Mieux : l’animateur télé a longtemps servi de gage de respectabilité à notre escroc. Ainsi, dans l’affaire du palais des congrès de Nice, Jean Guillon, le président de l’association Nice Acropolis exploitant le palais, a déclaré à la chambre régionale des comptes : “M. Surany a bénéficié de fortes recommandations de personnalités du monde du spectacle : agent de Julien Lepers, qui l’a personnellement et chaleureusement recommandé”. Surany a notamment invité le président de l’association et son épouse à une croisière d’une semaine en Méditerranée, dont la valeur a été chiffrée à 15.000 euros. Et c’est Julien Lepers qui organisait cette croisière.

Même chose dans l’affaire qui a conduit Surany à la prison de Meaux : “Surany est parvenu à donner l’illusion d’un ancrage fort dans le monde du spectacle, en apparaissant publiquement aux côtés de Julien Lepers, en suggérant le fait d’être en affaires avec ce dernier”, indique l’ordonnance de renvoi devant le tribunal correctionnel. “M. Surany gagnait la confiance des investisseurs en leur présentant notamment Julien Lepers”, ajoute un arrêt de la cour d’appel de Paris. Me Maud Touitou, l’avocate des victimes dans cette affaire, confirme : “mes clients ont été mis en confiance et rassurés essentiellement par la présence de Julien Lepers”.

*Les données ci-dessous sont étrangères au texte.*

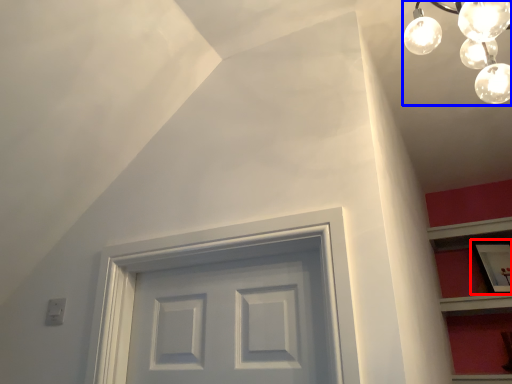 Question: Which of the following is the farthest to the observer, picture frame (highlighted by a red box) or light fixture (highlighted by a blue box)?

Choices:
 (A) picture frame
 (B) light fixture

Answer: (A) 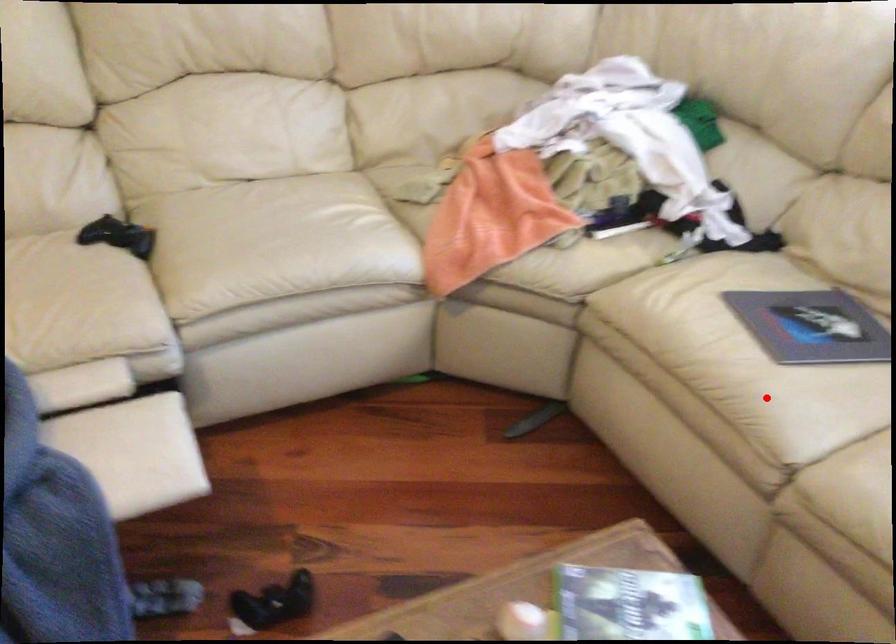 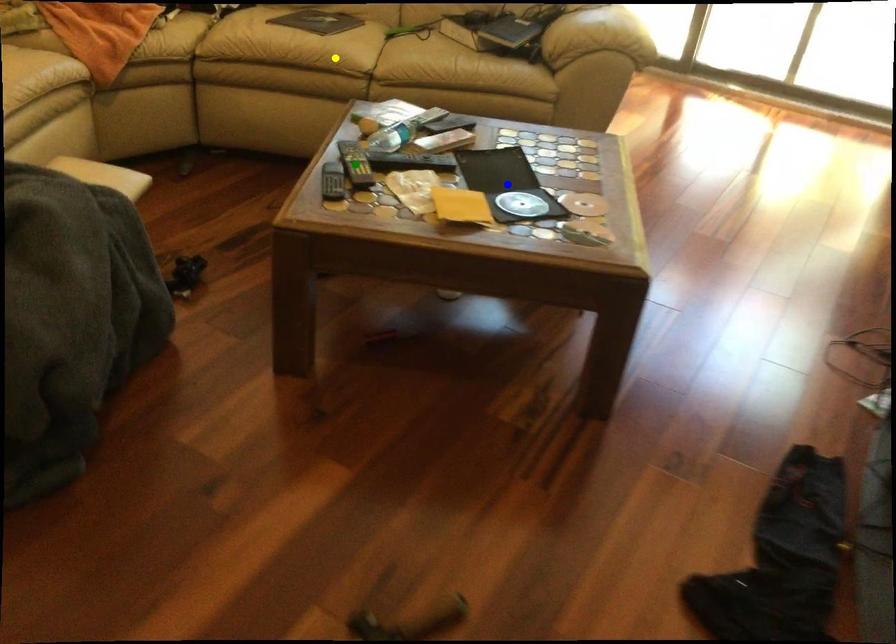 Question: I am providing you with two images of the same scene from different viewpoints. A red point is marked on the first image. You are given multiple points on the second image. In image 2, which mark is for the same physical point as the one in image 1?

Choices:
 (A) green point
 (B) yellow point
 (C) blue point

Answer: (B) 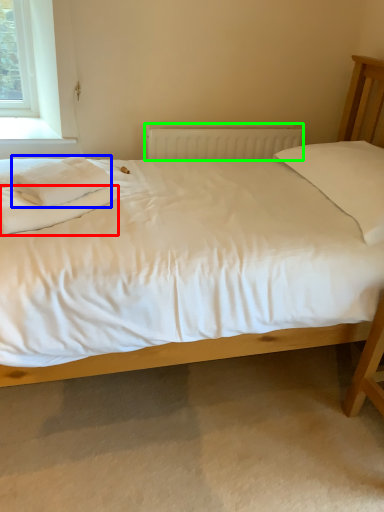 Question: Considering the real-world distances, which object is farthest from sheet (highlighted by a red box)? material (highlighted by a blue box) or radiator (highlighted by a green box)?

Choices:
 (A) material
 (B) radiator

Answer: (B) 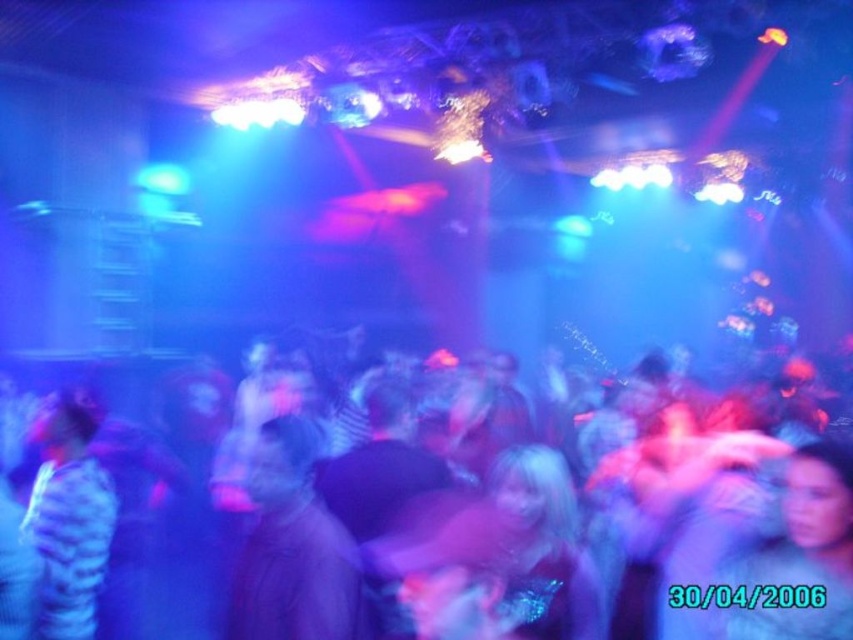 You are a photographer trying to capture a clear shot of the striped fabric shirt at left without including the blurred people at center. Based on the scene, which direction should you move your camera to achieve this?

The blurred people at center are to the right of the striped fabric shirt at left. To avoid including them in the shot, move your camera to the left side of the striped fabric shirt at left.

You are a photographer who wants to capture a clear shot of the striped fabric shirt at left without the blurred people at center blocking it. How can you adjust your camera settings to achieve this?

The blurred people at center are thinner than the striped fabric shirt at left. To avoid the blurred people at center blocking the striped fabric shirt at left, you can use a smaller aperture to increase depth of field, ensuring both objects are in focus.

Consider the image. You are a photographer standing at the origin point in the nightclub scene. You want to capture a clear shot of the blurred people at center. Which direction should you move to get closer to them?

The blurred people at center are located at point 0.906 on the x axis and 0.351 on the y axis. Since you are at the origin point, you should move towards the positive x and positive y direction to get closer to them. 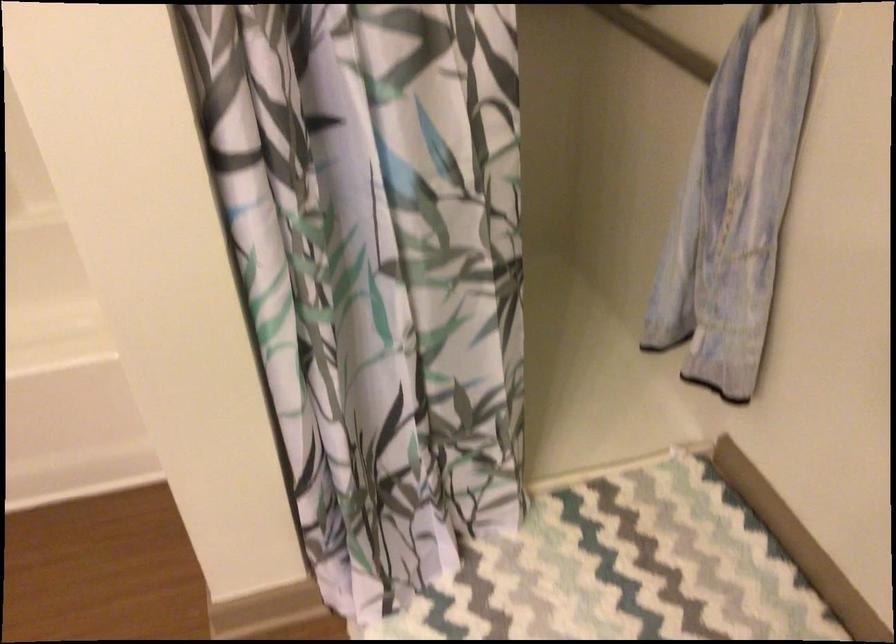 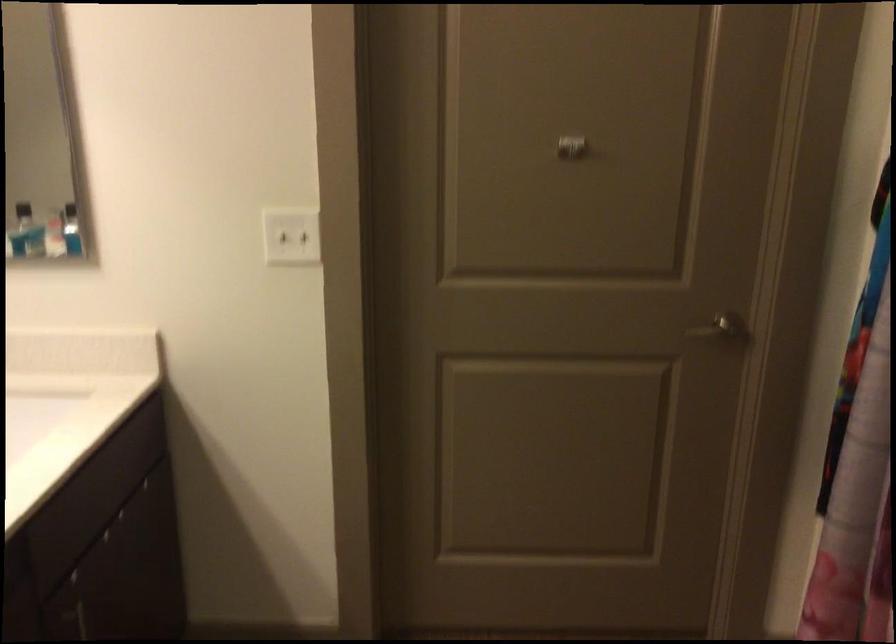 First-person continuous shooting, in which direction is the camera rotating?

Fait troublant : dans cette affaire, Surany, pour cacher son passé, se faisait appeler d’un faux nom, Patrick Andrieu -et cela même en présence de Julien Lepers. L’avocate des victimes précise : “mes clients ont eu plusieurs rendez-vous avec Surany où Julien Lepers était présent. Lors de ses rendez-vous, ils appelaient Surany ‘monsieur Andrieu’ devant Julien Lepers, sans que ce dernier ne s’en offusque jamais”.

Toutefois, d’un point de vue judiciaire, Julien Lepers n’a jamais été inquiété dans ces différentes affaires. Dans celle du palais des congrès de Nice, il a juste été entendu par les enquêteurs. L’association qui exploite le palais lui a bien réclamé 280.979 euros devant le tribunal de commerce, au motif que l’animateur avait investi dans la société de Surany, mais elle a fini par jeter l’éponge.

Dans l’affaire de Meaux, l’avocate des victimes admet : “mes clients ont versé de l’argent uniquement à Surany, et pas à Julien Lepers. Si Julien Lepers était présent assez souvent au début de leur rencontre avec Surany, en revanche Julien Lepers n’était plus là lorsque Surany a reçu de l’argent de mes clients”.

Contacté, l’avocat de Julien Lepers, Moad Nefati, souligne que l’animateur “n’a pas été entendu dans l’affaire de Meaux, même comme témoin”. Selon lui, “Julien Lepers est une des très nombreuses victimes de M. Surany, qui lui a soutiré près de 400.000 euros, notamment via sa société organisant des spectacles à Nice il y a plus de 20 ans. Julien Lepers a continué à fréquenter M. Surany dans l’espoir d’être remboursé de cette dette. En 2019, M Surany a encore subtilisé le cachet de 10.000 euros qu’une entreprise devait à Julien Lepers. Julien Lepers a porté plainte contre M. Surany suite à cela.”

Contactés à de multiples reprises, Gontran Back de Surany et ses avocats Vincent Lorenzi, Olivier Hillel et Nael Raad n’ont jamais répondu.